What you should be testing:

  1. the constant value is in the format or a proper URL with a single % wildcard position.
  2. the string replacement inside the build_url function actually produces a valid URL given a valid input to the function

in addition you should test

  1. the constant fails to validate the constant value if it is not a valid URL pattern with a % position ( and all the mutations of this )
  2. the string replacement inside function fails to create valid URLs with invalid input

These should be two separate unit tests.

1
  • I like the idea of testing the constant separately. That is what I often do: I write a test that interpolates my template and makes sure I get the expected output. After that, I use the constant in my other unit tests.
    – Rodrigue
    Jul 1, 2012 at 17:42
1

I usually prefer to manually specify the expected result. While it's unlikely that the string interpolation in your example will break, there might be a case where you use a third party library to build the result. Using manual results will uncover version incompatibilities in these libraries. Also, there's always the danger of strange environmental circumstances that might break the function, like locale, encoding, 32- / 64-bit platforms, or similar. Sometimes, those actually break the function. Other times, they just broke the unit tests with their manually typed results. In either case, it's worthwhile to check.

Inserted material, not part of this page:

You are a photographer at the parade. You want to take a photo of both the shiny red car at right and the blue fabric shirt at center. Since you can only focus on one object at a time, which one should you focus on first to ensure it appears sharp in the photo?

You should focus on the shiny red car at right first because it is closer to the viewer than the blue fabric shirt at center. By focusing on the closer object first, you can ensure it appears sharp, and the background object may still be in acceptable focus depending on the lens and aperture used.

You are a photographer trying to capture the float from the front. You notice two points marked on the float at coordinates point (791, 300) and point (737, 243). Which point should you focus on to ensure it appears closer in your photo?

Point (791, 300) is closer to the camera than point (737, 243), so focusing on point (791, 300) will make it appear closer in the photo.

If you test functions without side effects, you could use data-driven testing, which allows you to keep test inputs and expected outputs close together.

However, in your particular example, it might be a good idea to not hard-code the URL_TEMPLATE, but read it from some configuration file. This will ease the transition between different environments.

1
  • Thanks for the answer. I think I made my example too simple though. I don't really want to make sure the interpolation works. I am more thinking of a case where foo would do more things and as part of generating its output, use a constant I have defined. I would then need to check that somewhere, the returned value contains the right string. I will figure a better example.
    – Rodrigue
    Jul 1, 2012 at 17:34
-2

This is a good candidate for "Things that shouldn't be unit tested."

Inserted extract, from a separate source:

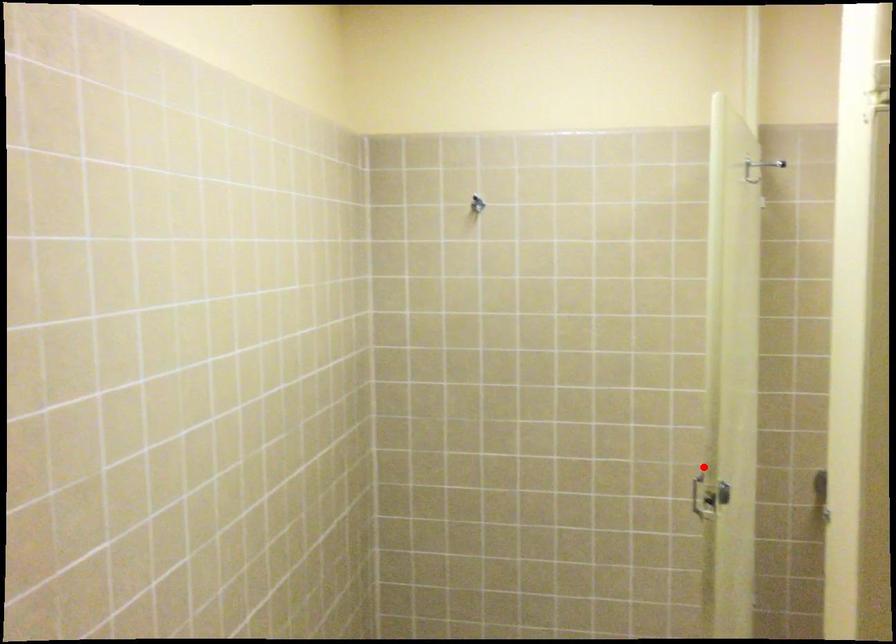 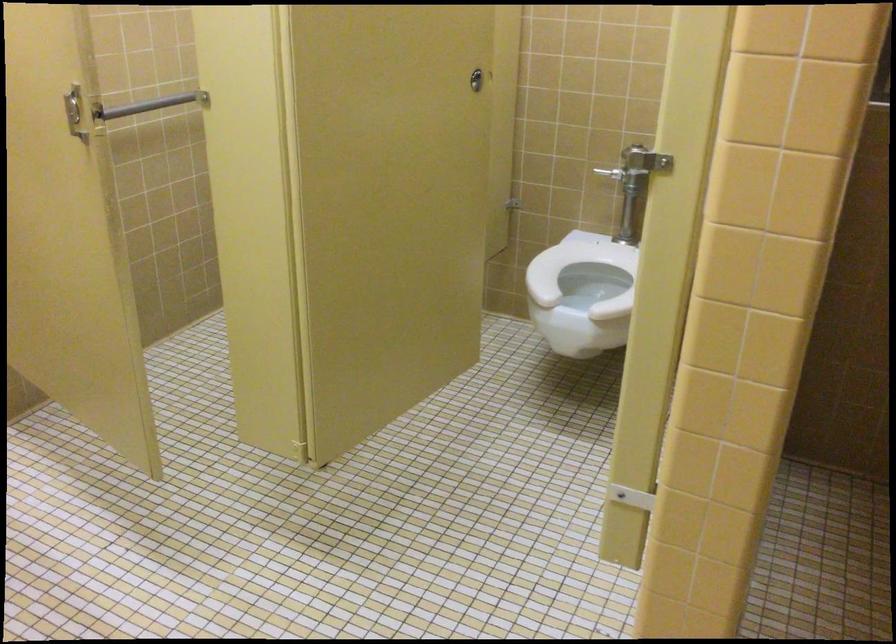 Locate, in the second image, the point that corresponds to the highlighted location in the first image.

(74, 111)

What business logic are you testing?

That the constant is set correctly? The test is just repeating the code then (which is a sign you shouldn't be testing it).

That the language is doing string replacement properly? It's not your job to test the language.

4
  • 1
    My example is simple to stupidity which probably doesn't help my point. I'm thinking of the case where my foo would do other things and at some stage use the string constant to produce it's output. How would I check that the output contains the value of the constant?
    – Rodrigue
    Jul 1, 2012 at 16:42
  • @rodrigue: what's the requirement? if the requirement refers to the constant (regardless of value) then test versus it. If the requirement refers to the value of the constant (and the constant is an implementation detail) then test the value.
    – Telastyn
    Jul 1, 2012 at 16:44
  • Downvote for "candidate for things that shouldn't be tested" - since the question isn't about the example
    – Murph
    Jul 1, 2012 at 18:30
  • @murph: regardless, the constant string isn't part of what you should be testing.